(Records from a dataset)
== Segment start ==

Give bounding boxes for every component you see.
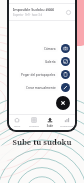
staticText: Sudokus — [26, 124, 42, 127]
staticText: Inicio — [9, 124, 25, 127]
button[interactable]: Pegar del portapapeles — [19, 70, 70, 79]
staticText: Crear manualmente — [26, 86, 56, 90]
button[interactable]: Estadísticas — [59, 116, 75, 128]
staticText: Sube tu sudoku — [0, 137, 84, 147]
button[interactable]: Inicio — [9, 116, 25, 128]
button[interactable]: Galería — [43, 57, 70, 66]
button[interactable]: Crear manualmente — [24, 83, 70, 92]
button[interactable]: Cerrar menú — [56, 96, 70, 110]
staticText: Subir — [42, 124, 58, 127]
staticText: Pegar del portapapeles — [21, 73, 56, 77]
button[interactable]: Cámara — [42, 44, 70, 53]
button[interactable]: Imposible Sudoku #444 — [9, 4, 75, 20]
button[interactable]: Sudokus — [26, 116, 42, 128]
staticText: Experto · 9×9 · hace 3 d — [13, 13, 43, 17]
button[interactable]: Subir — [42, 116, 58, 128]
staticText: Estadísticas — [59, 124, 75, 127]
staticText: Galería — [45, 60, 56, 64]
staticText: Cámara — [44, 47, 56, 51]
staticText: Imposible Sudoku #444 — [13, 7, 54, 12]
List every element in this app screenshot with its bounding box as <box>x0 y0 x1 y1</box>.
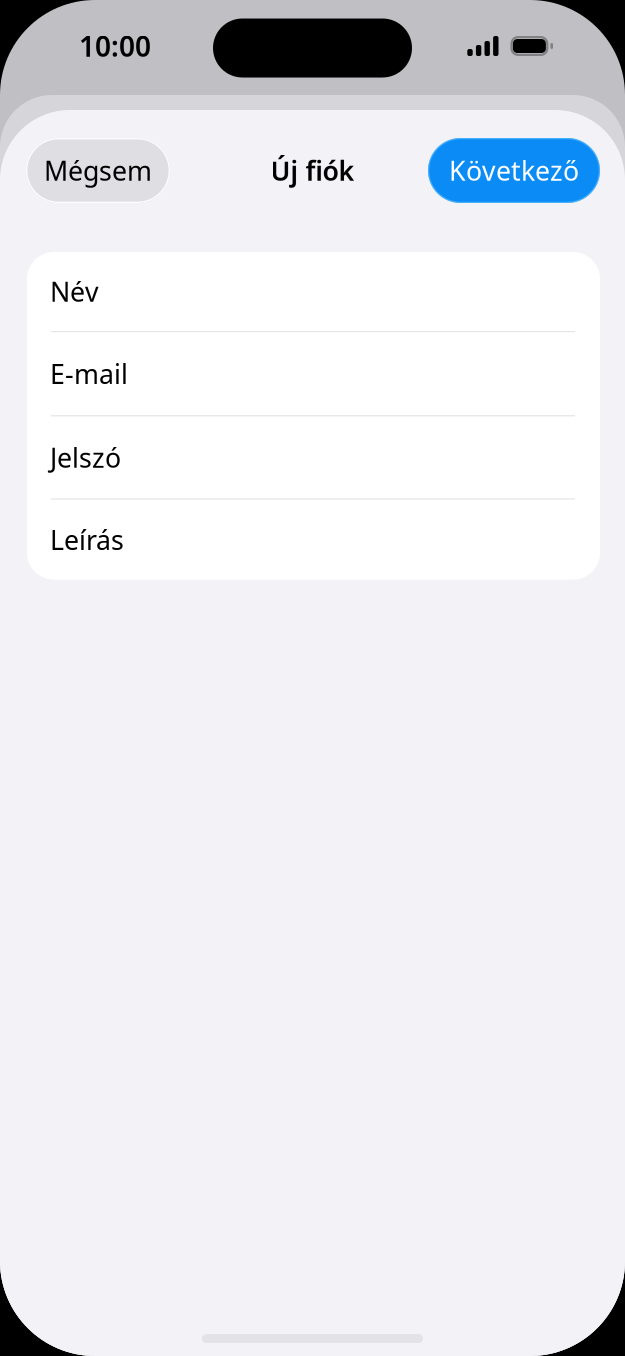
staticText: Leírás <box>50 522 124 557</box>
button[interactable]: E-mail <box>27 332 600 415</box>
button[interactable]: Jelszó <box>27 416 600 498</box>
staticText: Jelszó <box>50 440 121 475</box>
button[interactable]: Mégsem <box>26 138 170 203</box>
button[interactable]: Név <box>27 252 600 331</box>
button[interactable]: Leírás <box>27 500 600 580</box>
staticText: 10:00 <box>79 27 151 65</box>
staticText: E-mail <box>50 356 128 391</box>
staticText: Új fiók <box>270 153 354 188</box>
staticText: Következő <box>449 153 579 188</box>
staticText: Mégsem <box>44 153 152 188</box>
staticText: Név <box>50 274 99 309</box>
button[interactable]: Következő <box>428 138 600 203</box>
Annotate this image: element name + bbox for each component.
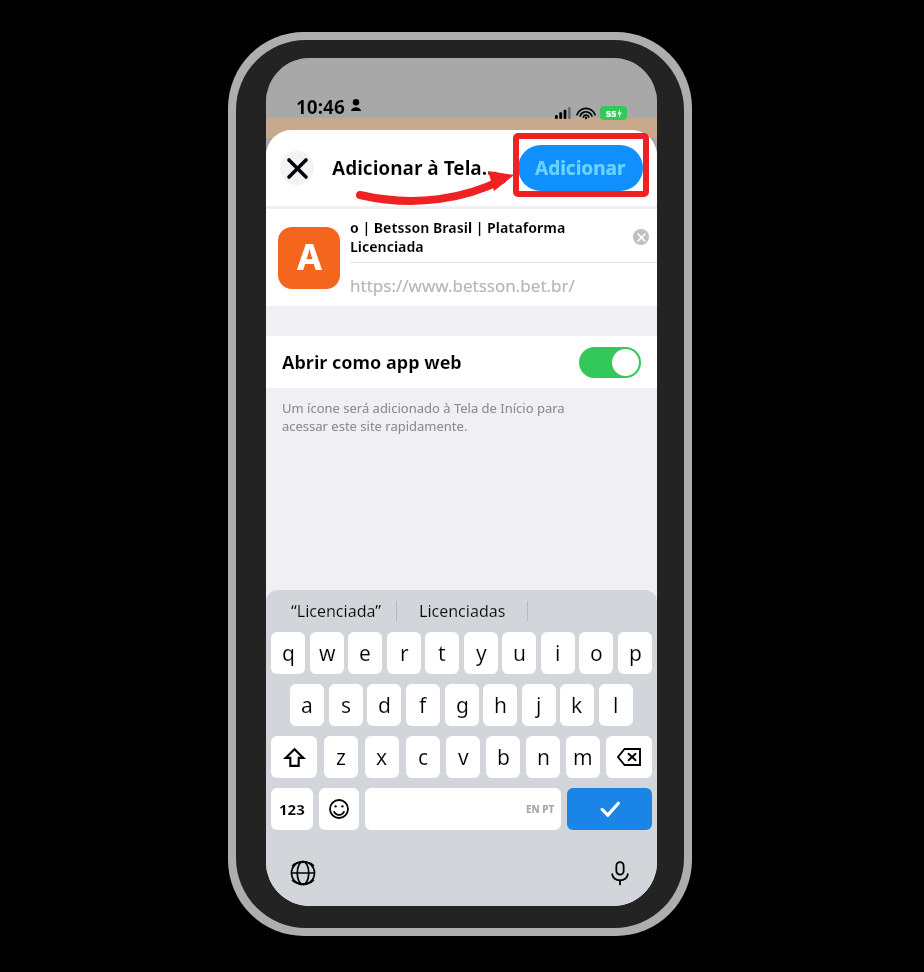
staticText: m: [573, 743, 593, 772]
staticText: h: [494, 691, 507, 720]
staticText: f: [419, 691, 427, 720]
button[interactable]: Fechar: [280, 151, 314, 185]
staticText: b: [497, 743, 510, 772]
button[interactable]: q: [271, 632, 305, 674]
staticText: s: [341, 691, 352, 720]
staticText: x: [376, 743, 388, 772]
staticText: Um ícone será adicionado à Tela de Iníci…: [282, 399, 565, 435]
button[interactable]: b: [486, 736, 520, 778]
button[interactable]: j: [522, 684, 556, 726]
staticText: EN PT: [526, 802, 555, 816]
button[interactable]: Licenciadas: [397, 600, 527, 622]
staticText: l: [613, 691, 619, 720]
button[interactable]: i: [541, 632, 575, 674]
button[interactable]: Adicionar: [518, 145, 643, 191]
staticText: d: [378, 691, 391, 720]
button[interactable]: Shift: [271, 736, 317, 778]
staticText: v: [458, 743, 469, 772]
button[interactable]: h: [483, 684, 517, 726]
button[interactable]: v: [446, 736, 480, 778]
staticText: q: [282, 639, 295, 668]
staticText: r: [400, 639, 409, 668]
button[interactable]: w: [310, 632, 344, 674]
button[interactable]: r: [387, 632, 421, 674]
staticText: Abrir como app web: [282, 350, 462, 375]
button[interactable]: 123: [271, 788, 313, 830]
staticText: 10:46: [296, 94, 345, 120]
button[interactable]: “Licenciada”: [276, 600, 396, 622]
button[interactable]: u: [502, 632, 536, 674]
button[interactable]: l: [599, 684, 633, 726]
staticText: Adicionar: [535, 155, 626, 181]
staticText: o | Betsson Brasil | Plataforma Licencia…: [350, 218, 633, 256]
button[interactable]: z: [324, 736, 358, 778]
staticText: u: [513, 639, 526, 668]
staticText: j: [536, 691, 542, 720]
staticText: Adicionar à Tela...: [332, 155, 498, 181]
button[interactable]: y: [464, 632, 498, 674]
button[interactable]: Ditado: [607, 860, 633, 886]
button[interactable]: g: [445, 684, 479, 726]
button[interactable]: m: [566, 736, 600, 778]
button[interactable]: s: [329, 684, 363, 726]
button[interactable]: Limpar: [633, 229, 649, 245]
button[interactable]: n: [526, 736, 560, 778]
staticText: g: [456, 691, 469, 720]
staticText: A: [297, 232, 322, 281]
staticText: Licenciadas: [419, 600, 506, 622]
staticText: i: [555, 639, 561, 668]
staticText: c: [418, 743, 429, 772]
button[interactable]: Confirmar: [567, 788, 652, 830]
staticText: y: [476, 639, 487, 668]
button[interactable]: c: [406, 736, 440, 778]
staticText: “Licenciada”: [291, 600, 382, 622]
staticText: 123: [279, 799, 305, 819]
staticText: https://www.betsson.bet.br/: [350, 274, 575, 297]
button[interactable]: t: [425, 632, 459, 674]
staticText: k: [571, 691, 583, 720]
button[interactable]: Emoji: [319, 788, 359, 830]
button[interactable]: Backspace: [606, 736, 652, 778]
button[interactable]: e: [348, 632, 382, 674]
staticText: 55: [606, 107, 617, 119]
button[interactable]: o: [579, 632, 613, 674]
staticText: z: [336, 743, 346, 772]
staticText: a: [301, 691, 313, 720]
staticText: p: [629, 639, 642, 668]
button[interactable]: EN PT: [365, 788, 561, 830]
staticText: t: [438, 639, 446, 668]
button[interactable]: x: [365, 736, 399, 778]
button[interactable]: Abrir como app web: [579, 347, 641, 378]
staticText: e: [359, 639, 371, 668]
staticText: o: [590, 639, 603, 668]
button[interactable]: f: [406, 684, 440, 726]
button[interactable]: k: [560, 684, 594, 726]
button[interactable]: p: [618, 632, 652, 674]
button[interactable]: Idioma: [290, 860, 316, 886]
staticText: w: [319, 639, 336, 668]
button[interactable]: d: [367, 684, 401, 726]
staticText: n: [537, 743, 550, 772]
button[interactable]: a: [290, 684, 324, 726]
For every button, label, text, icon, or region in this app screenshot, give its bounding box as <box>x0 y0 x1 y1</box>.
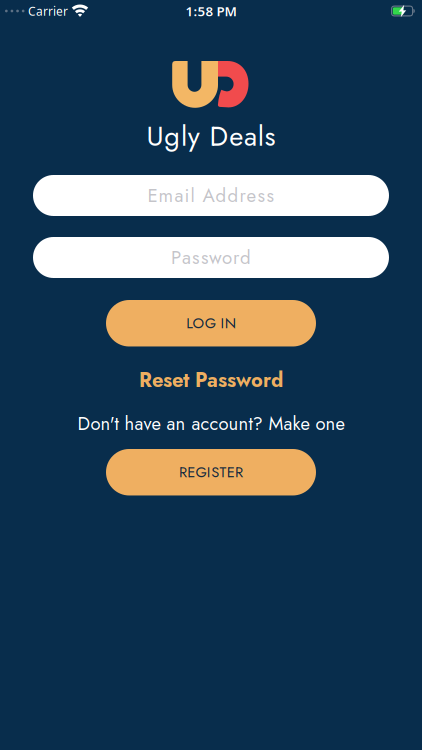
staticText: Email Address <box>148 182 274 209</box>
button[interactable]: Password <box>33 237 389 278</box>
staticText: REGISTER <box>179 462 243 483</box>
staticText: Password <box>171 244 251 271</box>
staticText: Ugly Deals <box>146 116 276 156</box>
button[interactable]: REGISTER <box>106 449 316 496</box>
button[interactable]: Reset Password <box>139 366 283 394</box>
staticText: LOG IN <box>186 313 236 334</box>
staticText: 1:58 PM <box>186 2 236 20</box>
staticText: Reset Password <box>139 366 283 394</box>
staticText: Don't have an account? Make one <box>78 410 344 437</box>
button[interactable]: LOG IN <box>106 300 316 346</box>
button[interactable]: Email Address <box>33 175 389 216</box>
staticText: Carrier <box>28 3 68 19</box>
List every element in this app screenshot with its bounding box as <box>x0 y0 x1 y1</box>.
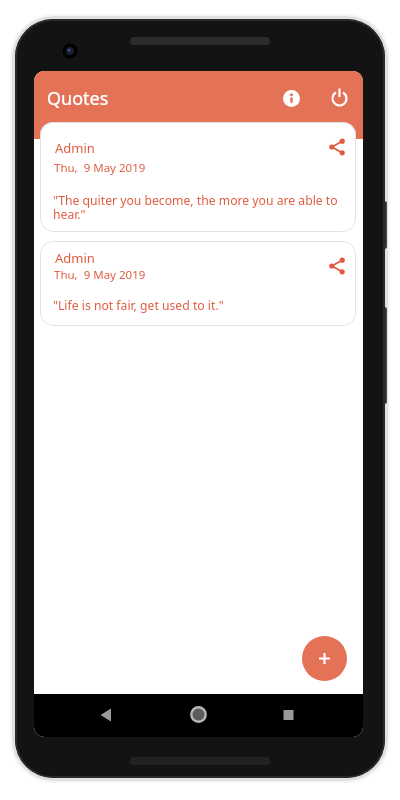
staticText: Admin <box>55 249 95 267</box>
button[interactable]: Admin <box>40 241 356 326</box>
button[interactable] <box>272 699 304 731</box>
staticText: Admin <box>55 139 95 157</box>
button[interactable]: Admin <box>40 122 356 232</box>
button[interactable] <box>90 699 122 731</box>
staticText: Quotes <box>47 86 109 111</box>
button[interactable] <box>328 257 346 275</box>
button[interactable] <box>328 138 346 156</box>
staticText: Thu, 9 May 2019 <box>54 267 146 283</box>
staticText: "The quiter you become, the more you are… <box>53 192 349 222</box>
button[interactable] <box>283 90 300 107</box>
staticText: "Life is not fair, get used to it." <box>53 297 349 314</box>
button[interactable] <box>302 636 347 681</box>
button[interactable] <box>330 88 349 107</box>
staticText: Thu, 9 May 2019 <box>54 160 146 176</box>
button[interactable] <box>182 699 214 731</box>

== Segment end ==

Whenever the word "Jelszó" appears in a line above, copy that line.

button[interactable]: Jelszó <box>27 416 600 498</box>
staticText: Jelszó <box>50 440 121 475</box>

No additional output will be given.